You can see these are the numbers we are very proud of. We can deliver the mainframe change in less than four hours into pre-prod, non-critical changes. Our environment creation — generally physical mainframe environments take months to create. We can now create it in 15 minutes to 30 minutes. And most importantly, what helped our sponsors believe in us is we are now able to deliver every two weeks. What used to be three months to deliver a release, we are able to do every two weeks. There's an interesting talk on DOES UK if you're in the UK, to hear our colleagues talk about how we achieve 10 to 60.

And this was the differentiator. When you look at the cloud-based colleagues — one of our AWS cloud community of practice told us they can't predict the — they can't give you a code coverage in unit test. But with the tools we are using, we can search with certainty in detail which part of the code is being tested.
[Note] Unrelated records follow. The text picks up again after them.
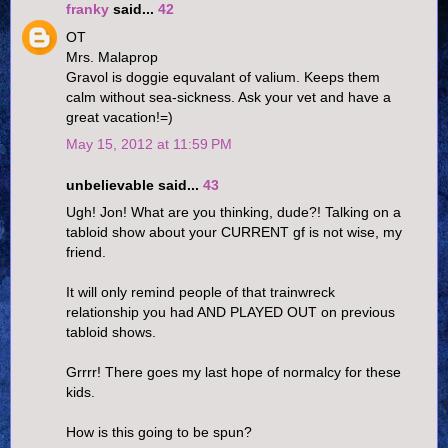
franky
said...
42
OT
Mrs. Malaprop
Gravol is doggie equvalant of valium. Keeps them
calm without sea-sickness. Ask your vet and have a
great vacation!=)
May 15, 2012 at 11:59 PM
unbelievable said...
43
Ugh! Jon! What are you thinking, dude?! Talking on a
tabloid show about your CURRENT gf is not wise, my
friend.
It will only remind people of that trainwreck
relationship you had AND PLAYED OUT on previous
tabloid shows.
Grrrr! There goes my last hope of normalcy for these
kids.
How is this going to be spun?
That's the beauty of the COBOL language as well — which part of the code is being tested, which part is not tested, which decision flows are being tested, which are not. So we can with certainty give that in our automated unit tests.

And to those who don't believe mainframe projects can really innovate to awards — we have the testament to that. We won the CMG Impact Innovation Award. And also during the journey, we found out this is not only good for the planet — the methodology, with the people, it's also good for the planet, because we have decommissioned 14 environments, which is 550,000 MIPS a year and 42 terabytes of data. So we were facilitated with the Environment Impact Award for our DevOps journey, in SustainableIT.org. We recently won our DASA award for DevOps and Sustainable IT Impact.

But most heartwarming was when our young Leslie, 25-year-old Java/Python developer, telling me: "I'm not finding a difference between mainframe CI/CD and the Python CI/CD pipelines." That was the biggest win — the words are still good.

What are the key takeaways? Having that empathy for whom you are doing the project, and with whom you are doing the project, is very, very important — at the start of the journey, during the journey, even after delivery. And design thinking tools like service design blueprint — it helps you get everyone on the journey, from the sponsors. And the "why not" attitude of all the partners, senior leadership, is very, very important. Test and learn, keep learning. And definitely lots of pi — pizza — helps to bring people into the design thinking sessions we had.

And it'll be good to connect with the limited audience here, or whoever is interested in our journey, who have done a similar journey. A lot of us have still the mainframe — whether you're coming off or staying back on the mainframe, some of the concepts we have used are good for everyone, and happy to exchange notes on those. What is the approach you take? We believed in happiness of the developers rather than the pound value. If you're taking a similar approach, or any different approaches, that will also be helpful. This is the support we are after. And thank you for your time.